Despite gaining millions of new subscribers in Asia-Pacific over the past three months, video streaming service Netflix struggled to squeeze more revenue for these users in the second quarter of its financial year. According to its latest filings, the company, which crossed a billion dollars in operating profit for the quarter worldwide, saw its average monthly revenue per user fall 4% (in constant currency terms a 1% decline), in a cut-throat market that saw the beginnings of consolidation and aggressive price cuts to lure new subscribers.
In terms of overall numbers, Netflix showed sharp growth in APAC. Its revenues were up to $569 million for the quarter compared to $349 million in the corresponding quarter in the previous financial year. The firm doesn't break down its profits by region. User numbers spiked too, from 12.94 million to 22.49 million. Overall, Netflix added just over 10 million subscribers this quarter.
In a note to investors, APAC was also mentioned for two other reasons. First the region led the restart of production, with work actually never stopping in markets such as Korea and shooting underway for a live action series like season 2 of its Japanese original The Naked Director. Elsewhere, TikTok's red-hot growth was noted in observations about the competition.
"All of the major entertainment companies like WarnerMedia, Disney and NBCUniversal are pushing their own streaming services and two of the most valuable companies in the world, Apple and Amazon, are growing their investment in premium content," the company stated. "In addition, TikTok’s growth is astounding, showing the fluidity of internet entertainment."
Worldwide, the company's revenue for the second quarter was at $6.15 billion, up from the $4.92 billion it registered in the corresponding quarter last fiscal. Operating income increased to $1.35 billion versus $706.41 million. As marketing budgets were cut, revenue from marketing was down to $434 million in Q2 2020 compared to $603 million in the corresponding quarter last year.
The company's share price in after hours trading dived over 10% due to tepid financial forecasts. It predicts $6.33 billion in revenue and operating profit of $1.25 billion and net income of $954 million, while adding just 2.5 million subscribers. "In the first half of this year, we’ve added 26m paid memberships, nearly on par with the 28m we achieved in all of 2019," the investor note stated. "However, as we expected (and can be seen in the graph below), growth is slowing as consumers get through the initial shock of Covid and social restrictions."

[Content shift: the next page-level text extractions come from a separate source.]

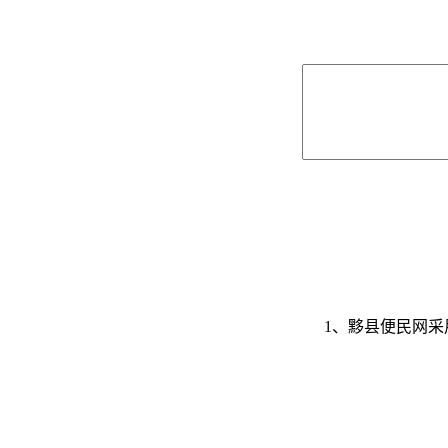
1、黟县便民网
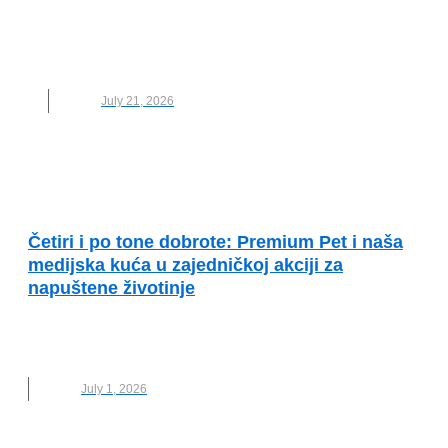
NOVO
,
STUDENTI
,
SVAKO DOBRO
STUDENTI
,
ZELENI INFLUENSER
,
ZELENI
INFLUENSER MESECA
July 21, 2026
PRIMERI DOBRE PRAKSE
Četiri i po tone dobrote: Premium Pet i naša
medijska kuća u zajedničkoj akciji za
napuštene životinje
DONACIJE
,
INFLUENSERI
,
NAPUŠTENE
ŽIVOTINJE
,
NOVO
,
PREMIUM PET
,
ŽIVOTINJE
July 1, 2026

In the second quarter of the financial year, the company also shuffled the chairs of its top management. Ted Sarandos, Netflix's long-time content chief, was promoted to co-CEO with co-founder and current chief executive Reed Hastings. Sarandos will continue as the company’s chief content officer, and he’s joining the board of directors too. Chief product officer Greg Peters is, meanwhile, taking on the additional role of chief operating officer.